Sarah Margon can’t get confirmed for State Dept job because…Israel

Sarah Margon can’t get confirmed for State Dept job because…Israel

Just weeks after Kenneth Roth lost (and then regained) a post at Harvard over his criticism of Israel, another highly qualified Jewish American, Sarah Margon, is squeezed out of her nomination for a top human rights position in the State Department for the same thing.

reposted from Middle East Eye, January 25, 2023

“At present, I don’t see a path forward for confirmation, and after 1 ½ years, it’s time to move on,” Sarah Margon said in the statement first shared with Politico. “I will continue to work on democracy and human rights, and am grateful to President Biden and Secretary [of State Antony] Blinken for their confidence in me and the honor of a nomination.”

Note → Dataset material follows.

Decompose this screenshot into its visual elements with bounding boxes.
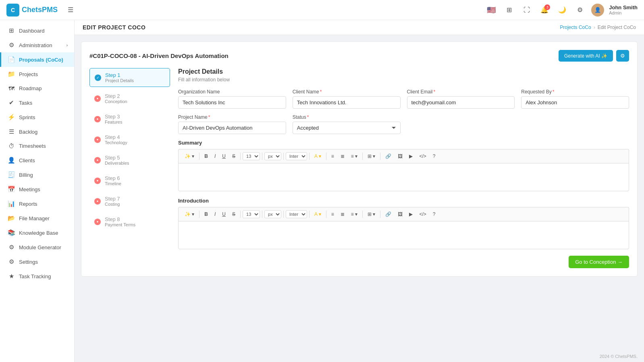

A former Capitol Hill staffer and Washington director for Human Rights Watch, Margon came under heavy criticism from the Senate Foreign Relations Committee’s ranking Republican, Jim Risch, over his claim that she supported the Palestinian-led Boycott, Divestment and Sanctions movement (BDS) against Israel. She was nominated for the position of assistant secretary of state for democracy, human rights, and labor.

(right) Senator Jim Risch (R-ID), chair of the Foreign Relations Committee, is interviewed by former chief of staff of the CIA and the Department of Defense Jeremy Bash (formerly married to CNN’s Dana Bash) at the 2019 AIPAC Policy Conference. (Risch is known for doing pretty much everything the Israel lobby desires.) (from video)

Sarah Margon, who currently has a senior role at the Open Society Foundations, the organisation founded by billionaire philanthropist George Soros, firmly denied supporting BDS.

[NOTE: BDS is a grassroots movement that “upholds the simple principle that Palestinians are entitled to the same rights as the rest of humanity.” The American Civil Liberties Union recognizes that boycott movements like BDS are a First Amendment right, and has fought against anti-BDS legislation across the US.]

Risch zoned in on a tweet Margon wrote on 18 November 2018, celebrating a decision by Airbnb to boycott West Bank settlements. The company later reversed the move.

“Thanks Airbnb for showing some good leadership here, other companies should follow suit,” wrote Margon at the time.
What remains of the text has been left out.